Page-level text extractions
>>>>>

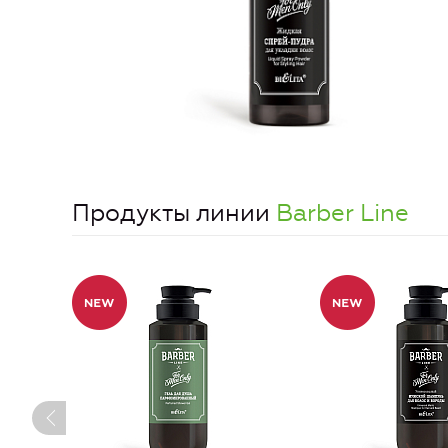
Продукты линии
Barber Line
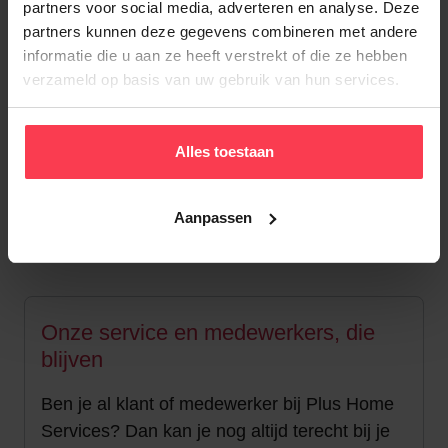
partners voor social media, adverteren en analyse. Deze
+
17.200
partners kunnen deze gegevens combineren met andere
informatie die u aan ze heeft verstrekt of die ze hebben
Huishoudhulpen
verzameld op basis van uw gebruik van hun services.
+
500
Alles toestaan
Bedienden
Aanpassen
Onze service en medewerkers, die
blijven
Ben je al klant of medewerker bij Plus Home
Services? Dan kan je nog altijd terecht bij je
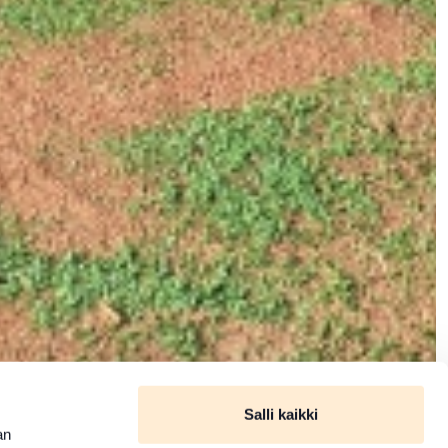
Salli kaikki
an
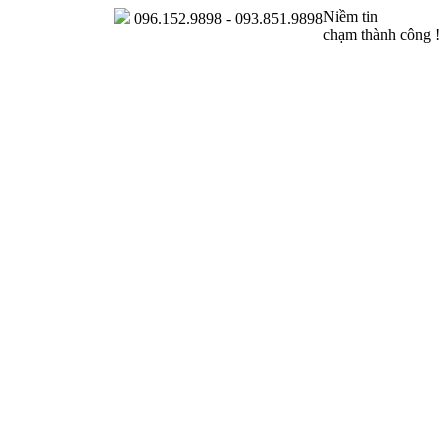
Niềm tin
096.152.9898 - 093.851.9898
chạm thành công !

<<<<<

Task prompt
Check each line of the entries, and copy the ones that contain "partners".

Response
partners voor social media, adverteren en analyse. Deze
partners kunnen deze gegevens combineren met andere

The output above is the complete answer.